START Stored data
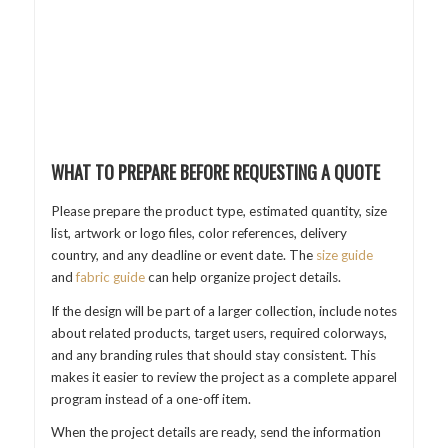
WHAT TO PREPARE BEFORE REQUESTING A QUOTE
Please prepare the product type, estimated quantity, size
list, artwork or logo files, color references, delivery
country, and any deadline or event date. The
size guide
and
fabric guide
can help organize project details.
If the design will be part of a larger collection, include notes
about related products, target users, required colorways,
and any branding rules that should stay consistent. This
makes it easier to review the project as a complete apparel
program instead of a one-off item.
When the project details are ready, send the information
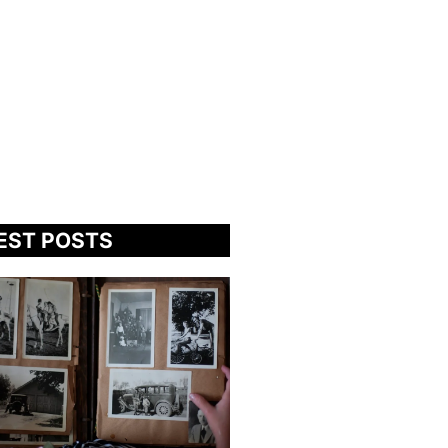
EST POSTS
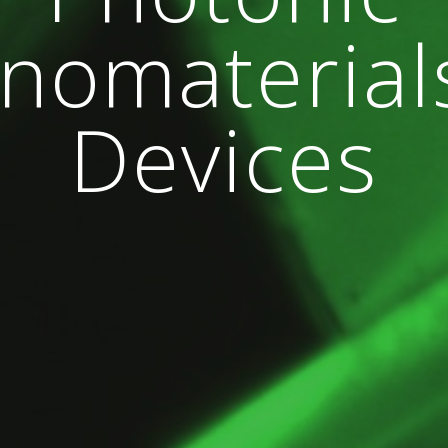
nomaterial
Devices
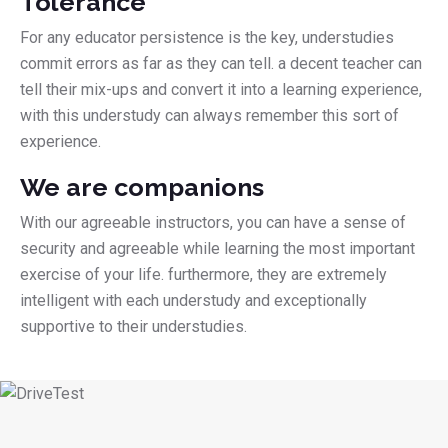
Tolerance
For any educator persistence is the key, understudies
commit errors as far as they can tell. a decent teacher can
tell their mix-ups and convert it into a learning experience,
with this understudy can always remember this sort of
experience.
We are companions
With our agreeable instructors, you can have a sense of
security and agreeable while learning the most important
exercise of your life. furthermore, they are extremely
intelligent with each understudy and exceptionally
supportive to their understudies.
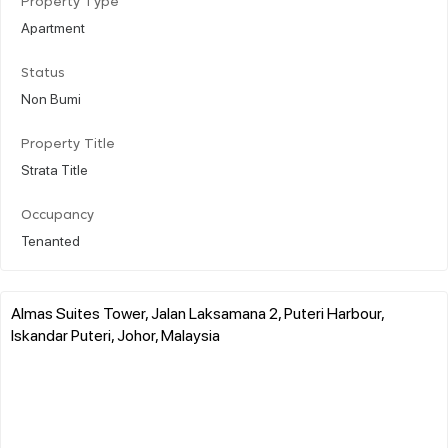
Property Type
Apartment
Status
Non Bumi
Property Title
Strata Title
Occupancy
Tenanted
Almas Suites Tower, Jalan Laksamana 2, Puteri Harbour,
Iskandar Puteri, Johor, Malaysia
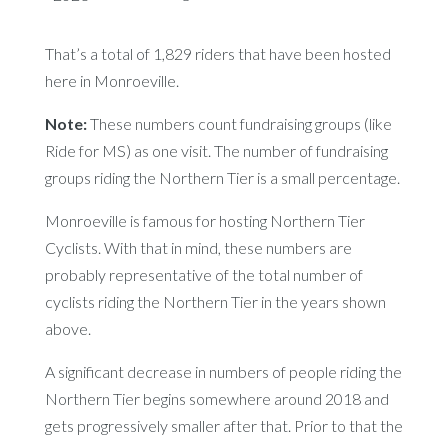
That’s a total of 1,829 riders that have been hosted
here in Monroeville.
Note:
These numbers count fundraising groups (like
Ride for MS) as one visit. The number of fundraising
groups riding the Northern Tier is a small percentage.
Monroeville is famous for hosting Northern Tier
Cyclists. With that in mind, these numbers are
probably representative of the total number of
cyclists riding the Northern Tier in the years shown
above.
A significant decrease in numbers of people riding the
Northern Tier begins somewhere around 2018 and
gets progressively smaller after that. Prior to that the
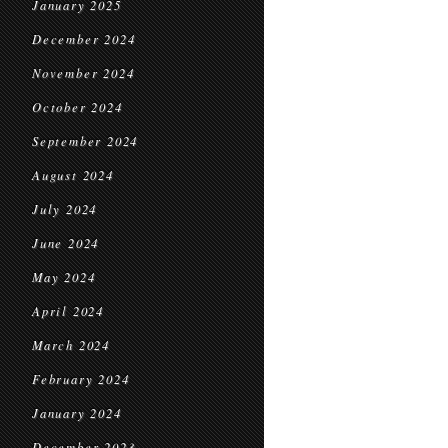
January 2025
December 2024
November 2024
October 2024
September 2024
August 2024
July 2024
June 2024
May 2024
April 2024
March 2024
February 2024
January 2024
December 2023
END Stored data
▸ What is being asked
Check each line above for the string "they" and copy every line that has it.

▸ Result for this task
commit errors as far as they can tell. a decent teacher can
exercise of your life. furthermore, they are extremely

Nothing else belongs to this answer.